Notably appropriate were Mr Nixon’s two Oscars, in 1968 to the music of Oliver, about a thief, and in 1972 to the Godfather, about a criminal enterprise, aka Watergate. Likewise Lyndon B. Johnson, whose wife was Lady Bird, danced to the tune of My Fair Lady in 1964. Jimmy Carter might have fancied comparisons with Rocky in 1976, when he won, but was reduced to Ordinary People four years later, when he lost.
This year’s Oscar went to The Artist, about a silent movie star who does not speak until the end of the film – a good idea for this year’s interminable campaign – but I leave it to you to decide whether Mr Obama or Mr Romney has the greater artistic sensibilities and knows when to say the right thing at the right time (not, I fear, Mitt). On the other hand, it is French.

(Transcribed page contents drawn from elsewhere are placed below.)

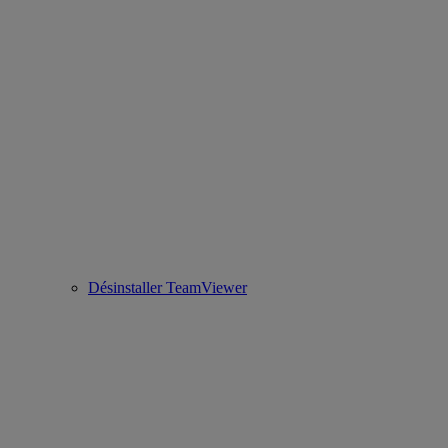
Désinstaller TeamViewer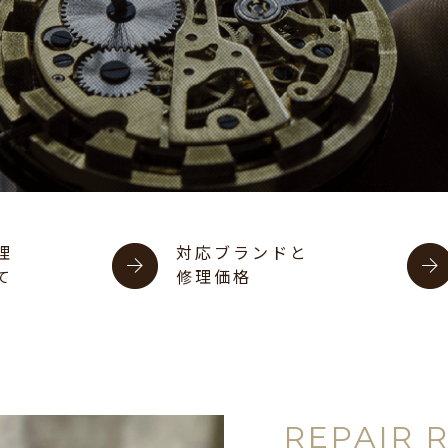
理
対応ブランドと
て
修理価格
REPAIR 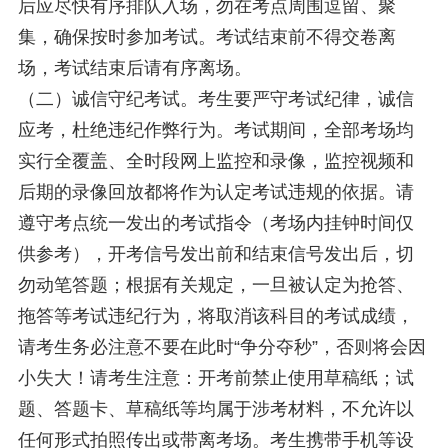
后应尽快有序排队入场，勿在考点周围逗留、聚
集，确保按时参加考试。考试结束前不得交卷离
场，考试结束后请有序离场。
（二）诚信守纪考试。考生要严守考试纪律，诚信
应考，杜绝违纪作弊行为。考试期间，全部考场均
实行全覆盖、全时段网上监控和录像，监控视频和
后期的录像回放都将作为认定考试违规的依据。请
遵守考点统一发出的考试指令（考场内挂钟时间仅
供参考），开考信号发出前和结束信号发出后，切
勿动笔答题；根据有关规定，一旦被认定为抢答、
拖答等考试违纪行为，将取消该科目的考试成绩，
请考生务必注意不要在此时“争分夺秒”，否则将会因
小失大！请考生注意：开考前禁止使用草稿纸；试
题、答题卡、草稿纸等均属于涉考材料，不允许以
任何形式拍照传出或带离考场。考生携带手机等设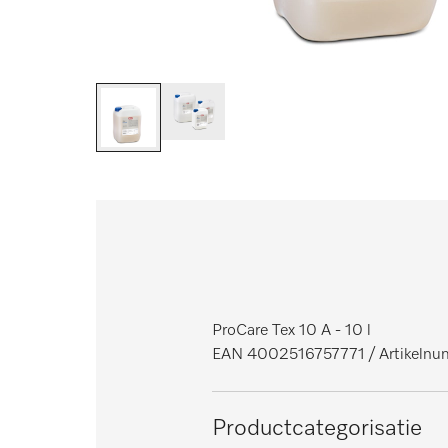
ProCare Tex 10 A - 10 l
EAN 4002516757771
/ Artikeln
Productcategorisatie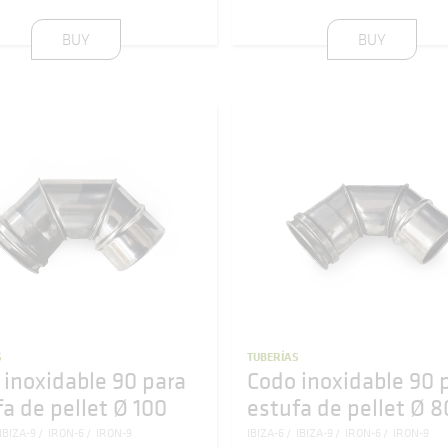
BUY
BUY
S
TUBERÍAS
 inoxidable 90 para
Codo inoxidable 90 
a de pellet Ø 100
estufa de pellet Ø 8
IBIZA-9
IRON-6
IRON-9
IBIZA-6
IBIZA-9
IRON-6
IRON-9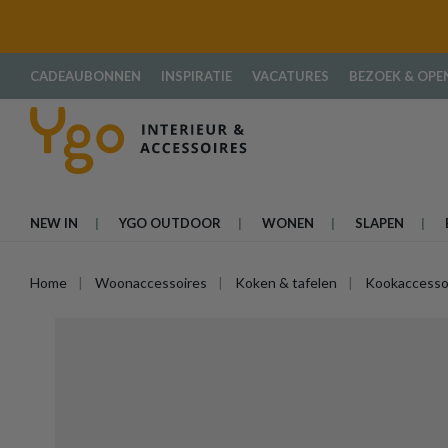
oekopdracht
Ga naar de hoofdnavigatie
CADEAUBONNEN
INSPIRATIE
VACATURES
BEZOEK & OPE
NEW IN
YGO OUTDOOR
WONEN
SLAPEN
Home
Woonaccessoires
Koken & tafelen
Kookaccesso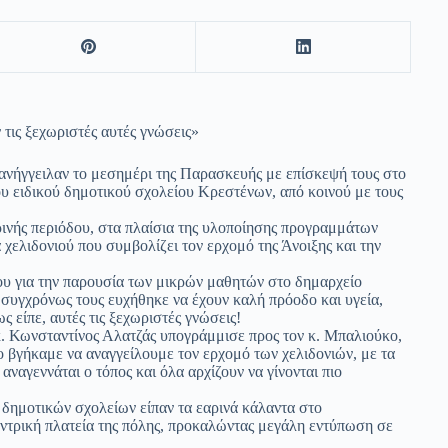
τις ξεχωριστές αυτές γνώσεις»
 ανήγγειλαν το μεσημέρι της Παρασκευής με επίσκεψή τους στο
υ ειδικού δημοτικού σχολείου Κρεστένων, από κοινού με τους
ινής περιόδου, στα πλαίσια της υλοποίησης προγραμμάτων
ελιδονιού που συμβολίζει τον ερχομό της Άνοιξης και την
ου για την παρουσία των μικρών μαθητών στο δημαρχείο
 συγχρόνως τους ευχήθηκε να έχουν καλή πρόοδο και υγεία,
ς είπε, αυτές τις ξεχωριστές γνώσεις!
κ. Κωνσταντίνος Αλατζάς υπογράμμισε προς τον κ. Μπαλιούκο,
γο βγήκαμε να αναγγείλουμε τον ερχομό των χελιδονιών, με τα
αναγεννάται ο τόπος και όλα αρχίζουν να γίνονται πιο
δημοτικών σχολείων είπαν τα εαρινά κάλαντα στο
εντρική πλατεία της πόλης, προκαλώντας μεγάλη εντύπωση σε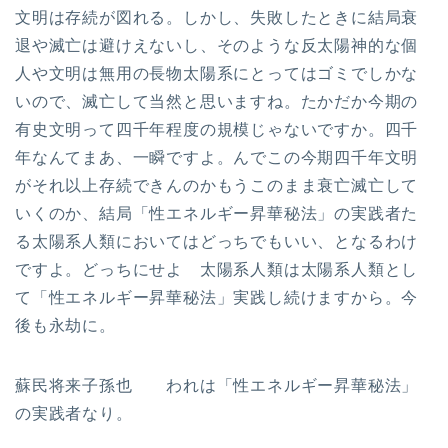
文明は存続が図れる。しかし、失敗したときに結局衰
退や滅亡は避けえないし、そのような反太陽神的な個
人や文明は無用の長物太陽系にとってはゴミでしかな
いので、滅亡して当然と思いますね。たかだか今期の
有史文明って四千年程度の規模じゃないですか。四千
年なんてまあ、一瞬ですよ。んでこの今期四千年文明
がそれ以上存続できんのかもうこのまま衰亡滅亡して
いくのか、結局「性エネルギー昇華秘法」の実践者た
る太陽系人類においてはどっちでもいい、となるわけ
ですよ。どっちにせよ 太陽系人類は太陽系人類とし
て「性エネルギー昇華秘法」実践し続けますから。今
後も永劫に。
蘇民将来子孫也 われは「性エネルギー昇華秘法」
の実践者なり。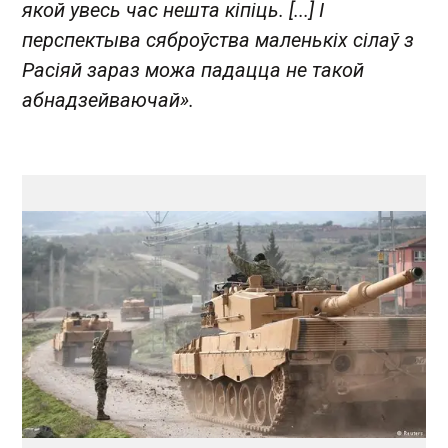
якой увесь час нешта кіпіць. [...] І
перспектыва сяброўства маленькіх сілаў з
Расіяй зараз можа падацца не такой
абнадзейваючай».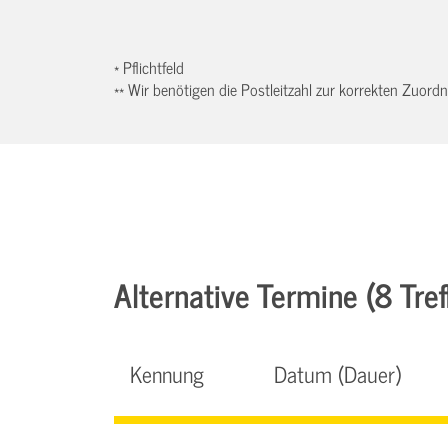
* Pflichtfeld
** Wir benötigen die Postleitzahl zur korrekten Zuor
Alternative Termine (8 Tref
Kennung
Datum (Dauer)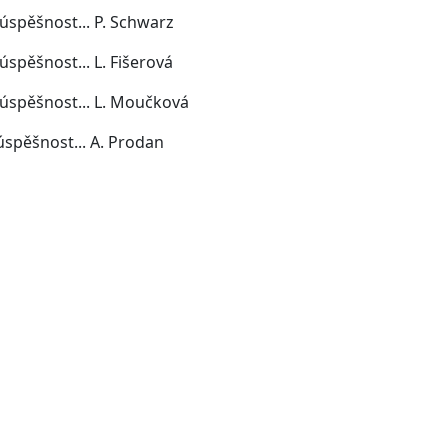
úspěšnost... P. Schwarz
úspěšnost... L. Fišerová
úspěšnost... L. Moučková
spěšnost... A. Prodan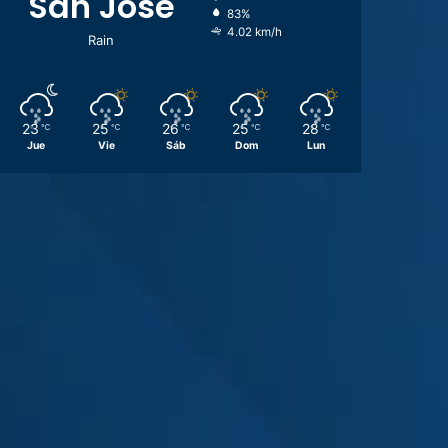
San José
83%
4.02 km/h
Rain
23
25
26
25
28
℃
℃
℃
℃
℃
Jue
Vie
Sáb
Dom
Lun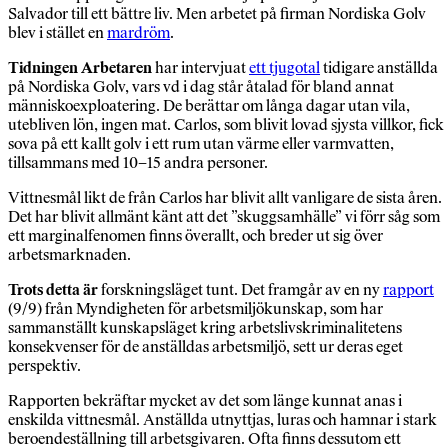
Salvador till ett bättre liv. Men arbetet på firman Nordiska Golv
blev i stället en
mardröm
.
Tidningen Arbetaren
har intervjuat
ett tjugotal
tidigare anställda
på Nordiska Golv, vars vd i dag står åtalad för bland annat
människoexploatering. De berättar om långa dagar utan vila,
utebliven lön, ingen mat. Carlos, som blivit lovad sjysta villkor, fick
sova på ett kallt golv i ett rum utan värme eller varmvatten,
tillsammans med 10–15 andra personer.
Vittnesmål likt de från Carlos har blivit allt vanligare de sista åren.
Det har blivit allmänt känt att det ”skuggsamhälle” vi förr såg som
ett marginalfenomen finns överallt, och breder ut sig över
arbetsmarknaden.
Trots detta är
forskningsläget tunt. Det framgår av en ny
rapport
(9/9) från Myndigheten för arbetsmiljökunskap, som har
sammanställt kunskapsläget kring arbetslivskriminalitetens
konsekvenser för de anställdas arbetsmiljö, sett ur deras eget
perspektiv.
Rapporten bekräftar mycket av det som länge kunnat anas i
enskilda vittnesmål. Anställda utnyttjas, luras och hamnar i stark
beroendeställning till arbetsgivaren. Ofta finns dessutom ett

Finally, the length of a candidate’s last name is a cyclical indicator. From 1932-60, the man with the most letters won, thanks mostly to the six victories chalked up by the poly-syllabled Roosevelt and Eisenhower. That was followed by the era of the shorter-named from 1964-72 and the confusing years, Carter v. Reagan, Bush. v Gore, when candidates boasted the same number of letters. The trend since 2004 has been back to the shorter name, which gives Mr Obama, with five letters, the edge over Mr Romney with six.
Not claiming omniscience, I am wide open to all suggestions of more reliable indicators, including from the owner of that tortoise in Meridian. Email is preferable to snail mail, unless it is signed by Mr Murray.